Once you find the line with "م؛ چرا که اگر" in the data below, transcribe exactly each line from there to the line with "WidevineがL1でない場合、サービスによっては画質が", inclusive, and nothing else. Drop the pictures.

◆ ◆ ◆ ◆ ◆

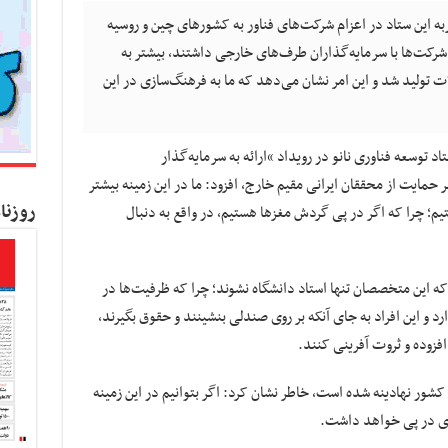
جربه این ستاد در اعزام شرکت‌های فناور به کشورهای چین و روسیه
 شرکت‌ها با سرمایه‌گذاران طرف‌های خارجی داشتند، بیشتر به
 تولید شد و این امر نشان می‌دهد که ما به فرهنگ‌سازی در این
د توسعه فناوری نانو در رویداد “ارائه به سرمایه‌گذار
 حمایت از محققان ایرانی مقیم خارج، افزود: ما در این زمینه بیشتر
روزنا
م؛ چرا که اگر در پی گردش مغزها هستیم، در واقع به دنبال
 که این متخصصان تنها استاد دانشگاه نشوند؛ چرا که ظرفیت‌ها در
د و این افراد به جای آنکه بر روی صندلی بنشینند و حقوق بگیرند،
افزوده و ثروت آفرینی کنند.
 کشور نهادینه شده است، خاطر نشان کرد: اگر بتوانیم در این زمینه
ادی در پی خواهد داشت.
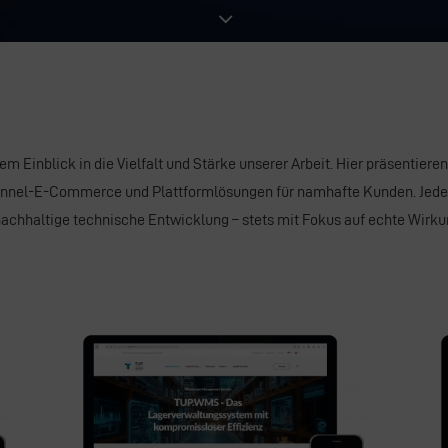
rem Einblick in die Vielfalt und Stärke unserer Arbeit. Hier präsentier
annel‑E‑Commerce
und Plattformlösungen für namhafte Kunden. Jed
achhaltige
technische Entwicklung
– stets mit Fokus auf echte Wirk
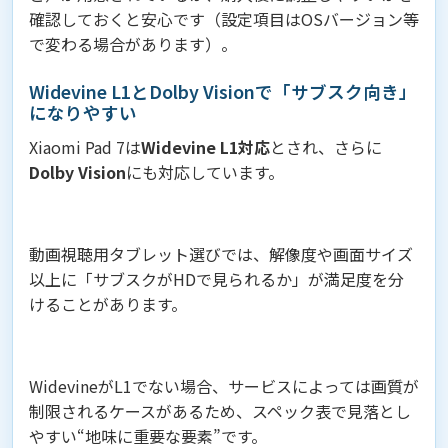
確認しておくと安心です（設定項目はOSバージョン等
で変わる場合があります）。
Widevine L1とDolby Visionで「サブスク向き」
になりやすい
Xiaomi Pad 7は
Widevine L1対応
とされ、さらに
Dolby Vision
にも対応しています。
動画視聴用タブレット選びでは、解像度や画面サイズ
以上に「サブスクがHDで見られるか」が満足度を分
けることがあります。
WidevineがL1でない場合、サービスによっては画質が
制限されるケースがあるため、スペック表で見落とし
やすい“地味に重要な要素”です。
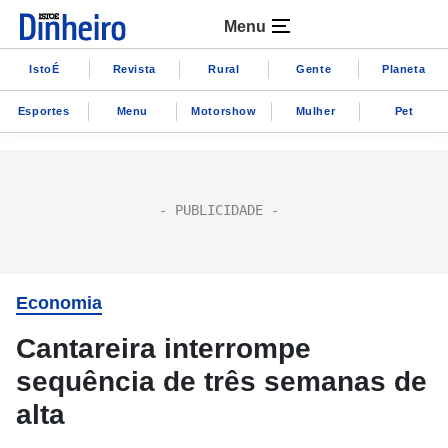
Menu
IstoÉ
Revista
Rural
Gente
Planeta
Esportes
Menu
Motorshow
Mulher
Pet
Economia
Cantareira interrompe
sequência de três semanas de
alta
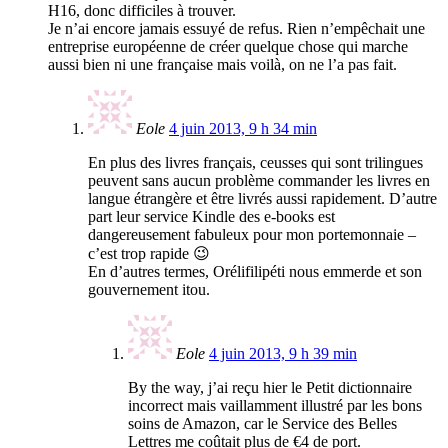
H16, donc difficiles à trouver.
Je n’ai encore jamais essuyé de refus. Rien n’empêchait une
entreprise européenne de créer quelque chose qui marche
aussi bien ni une française mais voilà, on ne l’a pas fait.
Eole
4 juin 2013, 9 h 34 min
En plus des livres français, ceusses qui sont trilingues
peuvent sans aucun problème commander les livres en
langue étrangère et être livrés aussi rapidement. D’autre
part leur service Kindle des e-books est
dangereusement fabuleux pour mon portemonnaie –
c’est trop rapide 😉
En d’autres termes, Orélifilipéti nous emmerde et son
gouvernement itou.
Eole
4 juin 2013, 9 h 39 min
By the way, j’ai reçu hier le Petit dictionnaire
incorrect mais vaillamment illustré par les bons
soins de Amazon, car le Service des Belles
Lettres me coûtait plus de €4 de port.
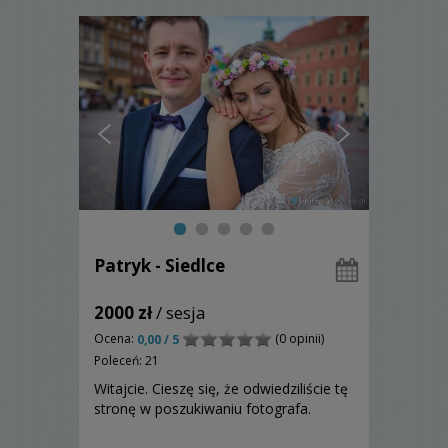
Patryk - Siedlce
2000 zł
/ sesja
Ocena:
(0 opinii)
0,00 / 5
Poleceń: 21
Witajcie. Cieszę się, że odwiedziliście tę
stronę w poszukiwaniu fotografa.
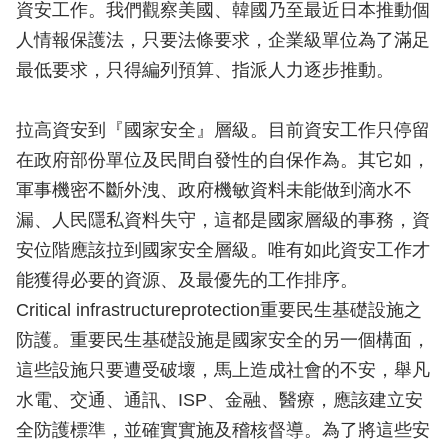
資安工作。我們觀察美國、韓國乃至最近日本推動個
人情報保護法，只要法條要求，企業級單位為了滿足
最低要求，只得編列預算、指派人力逐步推動。
拉高資安到『國家安全』層級。目前資安工作只停留
在政府部份單位及民間自發性的自保作為。其它如，
軍事機密不斷外洩、政府機敏資料未能做到滴水不
漏、人民隱私資料失守，這都是國家層級的事務，資
安位階應該拉到國家安全層級。唯有如此資安工作才
能獲得必要的資源、及最優先的工作排序。
Critical infrastructureprotection重要民生基礎設施之
防護。重要民生基礎設施是國家安全的另一個構面，
這些設施只要遭受破壞，馬上造成社會的不安，舉凡
水電、交通、通訊、ISP、金融、醫療，應該建立安
全防護標準，並確實實施及稽核督導。為了將這些安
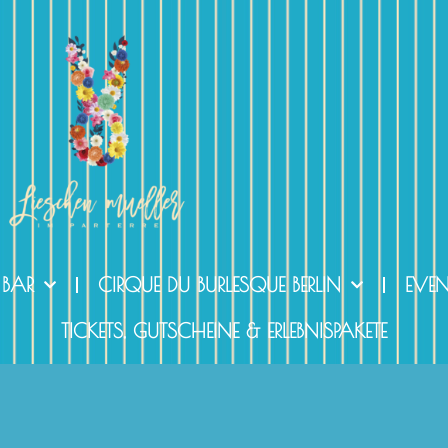
 BAR
CIRQUE DU BURLESQUE BERLIN
EVE
TICKETS, GUTSCHEINE & ERLEBNISPAKETE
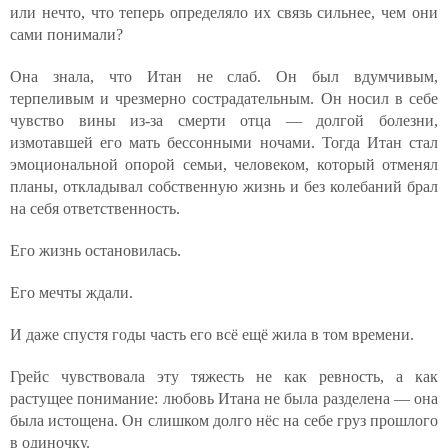
или нечто, что теперь определяло их связь сильнее, чем они
сами понимали?
Она знала, что Итан не слаб. Он был вдумчивым,
терпеливым и чрезмерно сострадательным. Он носил в себе
чувство вины из-за смерти отца — долгой болезни,
измотавшей его мать бессонными ночами. Тогда Итан стал
эмоциональной опорой семьи, человеком, который отменял
планы, откладывал собственную жизнь и без колебаний брал
на себя ответственность.
Его жизнь остановилась.
Его мечты ждали.
И даже спустя годы часть его всё ещё жила в том времени.
Грейс чувствовала эту тяжесть не как ревность, а как
растущее понимание: любовь Итана не была разделена — она
была истощена. Он слишком долго нёс на себе груз прошлого
в одиночку.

◆ ◆ ◆ ◆ ◆

- _TASK OUTPUT_:
م؛ چرا که اگر در پی گردش مغزها هستیم، در واقع به دنبال
 که این متخصصان تنها استاد دانشگاه نشوند؛ چرا که ظرفیت‌ها در
د و این افراد به جای آنکه بر روی صندلی بنشینند و حقوق بگیرند،
افزوده و ثروت آفرینی کنند.
 کشور نهادینه شده است، خاطر نشان کرد: اگر بتوانیم در این زمینه
ادی در پی خواهد داشت.
rem Einblick in die Vielfalt und Stärke unserer Arbeit. Hier präsentier
annel‑E‑Commerce
und Plattformlösungen für namhafte Kunden. Jed
achhaltige
technische Entwicklung
– stets mit Fokus auf echte Wirk
確認しておくと安心です（設定項目はOSバージョン等
で変わる場合があります）。
Widevine L1とDolby Visionで「サブスク向き」
になりやすい
Xiaomi Pad 7は
Widevine L1対応
とされ、さらに
Dolby Vision
にも対応しています。
動画視聴用タブレット選びでは、解像度や画面サイズ
以上に「サブスクがHDで見られるか」が満足度を分
けることがあります。
WidevineがL1でない場合、サービスによっては画質が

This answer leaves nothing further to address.